How would you like to see the top four diet myths busted into little pieces?
Read our research results that reveal the hard truth about dieting and how it affects your health and many other aspects of your life.
Nowadays we come across so many theories regarding what and when to eat and how much we should consume that it becomes confusing. How do you know if Diet Plan A is better or Diet Plan B is more effective?
Unfortunately, a mixture of speculations and interpretations has given birth to several diet-related myths, which can adversely impact your fitness levels.
They come in many forms, but the basis of most misinformation stems from commonly held beliefs that have gained popularity through various media, but that doesn't necessarily always make them right.
Let us debunk a few of them:
If you are working hard towards losing excess weight and getting a fit and healthy body, you will come across diet charts that advise you to eliminate bread, pasta etc. from your food intake.
But a low-carb diet wreaks havoc on your digestive system, as the lack of adequate fiber causes constipation.
Healthy carbs are also required for energy - if you leave out carbs in entirety, you will soon feel tired and fatigued most of the time. Eat carbs in moderation - try fiber-rich veggies such as spinach, broccoli, and peas, or whole-grain bread, brown rice, and oatmeal.
Soybeans and lentils are also good sources of fiber.
It is a misconception that organic foods provide better nutrition than conventional ones. While organic varieties involve sustainable farming practices, it is not correct to stamp them as a healthier version.

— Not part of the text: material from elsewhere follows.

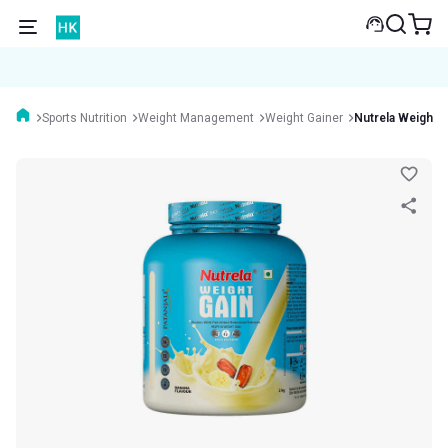
Sports Nutrition
Weight Management
Weight Gainer
Nutrela Weight G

Researchers at the London School of Hygiene and Tropical Medicine have studied both types and have successfully concluded that there is no major nutritional difference between the two. As a precaution, you should wash conventional food items more carefully to eliminate pesticides or herbicides.
The concept of crash dieting will cause you to lose weight in the short term. However, it may cause you to gain more in the long-term if not done properly.
If you opt for a crash diet by drastically reducing food intake, it removes fat as well as lean muscle and tissue, which leads to a drop in the basal metabolic rate (calories required by your body daily).
This happens unless you deliberately workout to preserve muscle mass and strength. In that case you retain muscle mass and increase metabolism to match, thus burning fat more rapidly for fuel to replace that derived from food.
Once your body starts needing lesser calories than before, you are bound to gain weight after you stop dieting, unless you retain a healthy eating regimen combined with regular exercise.
Don't confuse crash dieting with fasting. There are healthy ways to fast (such as with intermittent fasting) making sure to maintain electrolyte intake as well as vitamin and mineral supplementation that have great health benefits aside from the weight loss effect. But that's for another article.
It is inaccurate to say that low-fat milk lacks calcium content as compared to the full-fat version.
However, it is the watery part that contains the calcium and not the creamy portion, so skimmed and semi-skimmed milk are not low on calcium in any way. Semi-skimmed milk is usually recommended for those who aren’t on some kind of diet plan.
Also, be aware that when the fat is taken out of a food product (as with skimmed milk) the sugar content is generally higher.
There are a number of effective dieting methods that can be used to lose weight safely.
Before following a diet structure, consult with a nutritional therapist to verify if the end results will be to your satisfaction or the theory is just a myth. I hope you enjoyed my myth-busting article and gained some useful knowledge about these particular aspects of dieting and how it affects people.